# NERF 2008 Update!



## MadAl (Feb 19, 2006)

Well true believers, we’re almost there. One more week before NERF 2008 is unleashed.
Man… I sure hope you registered, because the spectacular supporters of NERF 2008 are none other than:

2 Guys Smoke Shop
Alec Bradley Cigars
Altadis USA
Ashton Cigars
AtlanticCigar.com
AVO Cigars
Besoterio
Camacho Cigars
CAO International
Cigars International
Cuban Crafters
Drew Estate
Graycliff Cigar Company
Holt’s Cigar Company
Killer Beans
L'il Brown Smoke Shack
Mr. Bundles
Reyes Family Cigars
Tabacalera Perdomo, 
Unclebeanz and
Xikar, Inc.


----------



## Costa (Jan 26, 2008)

Is it too late to register? This is the one at Churchills in Boston, correct? I may not be available, but if I am, I'd love to make the trip. May combine it with a post Herf dinner in Boston, are significant others allowed? Still not 100% on the the Herf's. Thanks!

If not, there is always Nerf 2009! :tu


----------



## MikeyC (Nov 27, 2007)

Wow!! I really didn't need any more reasons to be excited about NERF '08, but you've given me several.


----------



## RPB67 (Mar 26, 2005)

Oh yeaaahhhh !! :tu


----------



## massphatness (Jan 4, 2008)

DAYUM!
MadAl, this looks like a killer lineup! Can't wait!:ss


----------



## Tricker-cl (Jun 22, 2007)

I may have just soiled my pants!!
:BS


----------



## MadAl (Feb 19, 2006)

Costa said:


> Is it too late to register? This is the one at Churchills in Boston, correct? I may not be available, but if I am, I'd love to make the trip. May combine it with a post Herf dinner in Boston, are significant others allowed? Still not 100% on the the Herf's. Thanks!
> 
> If not, there is always Nerf 2009! :tu


Sorry we had to close registration about 2 weeks ago. Tremendous response!


----------



## MadAl (Feb 19, 2006)

I can't believe it! El Tiante Cigars and Beach Cigar Group are coming!!!!


----------



## MikeyC (Nov 27, 2007)

MadAl said:


> I can't believe it! El Tiante Cigars and Beach Cigar Group are coming!!!!
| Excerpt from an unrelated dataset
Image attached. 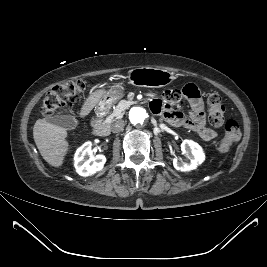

Will El Tiante himself be there? That would be COOL. :w


----------



## MadAl (Feb 19, 2006)

MikeyC said:


> Will El Tiante himself be there? That would be COOL. :w


He goes to Florida with the team for Spring Training, his son, Dan will be in attendance.


----------



## massphatness (Jan 4, 2008)

Beach Cigar?! Time to break out my knee pads ... :r


----------



## MadAl (Feb 19, 2006)

Rockridge has truly outdone himself this year!


----------



## MikeyC (Nov 27, 2007)

massphatness said:


> Beach Cigar?! Time to break out my knee pads ... :r


I'm not familiar with Beach Cigar. What do they make/sell?


----------



## Guest (Feb 26, 2008)

Wow, some have all the luck!


----------



## massphatness (Jan 4, 2008)

MikeyC said:


> I'm not familiar with Beach Cigar. What do they make/sell?


*GURKHAS!*


----------



## MikeyC (Nov 27, 2007)

massphatness said:


> *GURKHAS!*


No wonder you got so excited. :r


----------



## MadAl (Feb 19, 2006)

Gotta tell ya,

I'm Excited too!!


----------



## Tricker-cl (Jun 22, 2007)

Guys seriously this is my first herf, and I am counting the hours. I can't wait to have a blast tomorrow and smoke some sweet cigars.


----------



## MadAl (Feb 19, 2006)

For your amusement:

http://alanwigderdesign.com/nerf2008


----------



## MikeyC (Nov 27, 2007)

Hey who's that handsome devil talking to the massphatness (in the orange shirt)?


Also, the guy all the way on the left in this picture is the fellow who traded me a fugazzi. I don't believe it was done maliciously or knowingly. So, if you know this guy please let him know he's waisting his money on fakes.


----------



## MadAl (Feb 19, 2006)

MikeyC said:


> Hey who's that handsome devil talking to the massphatness (in the orange shirt)?
> Also, the guy all the way on the left in this picture is the fellow who traded me a fugazzi. I don't believe it was done maliciously or knowingly. So, if you know this guy please let him know he's waisting his money on fakes.


He was a guest of the guy sitting to his left, Brian, sorry you got the short end of the deal.


----------



## MikeyC (Nov 27, 2007)

MadAl said:


> He was a guest of the guy sitting to his left, Brian, sorry you got the short end of the deal.


I didn't much mind. I look at it that I did a good deed by sharing with a BOTL.

He just seemed pretty convinced that his cigars were real. I spotted his Fohibas immediately but I'm less familiar with the Boli band. Once I got it home in some better light it was a clear fugazzi even to my unexperienced eye.

If you know how to get in touch with Brian you might want to pass this along so he can inform his friend. I feel badly that he spends money on fakies.


----------



## dunng (Jul 14, 2006)

I'll claim this one...



dunng & TRicker 

:ss


----------



## MadAl (Feb 19, 2006)

And a big THANK YOU to everyone that attendedand/or donated!

We raised over $4000 for Wednesday's Child


----------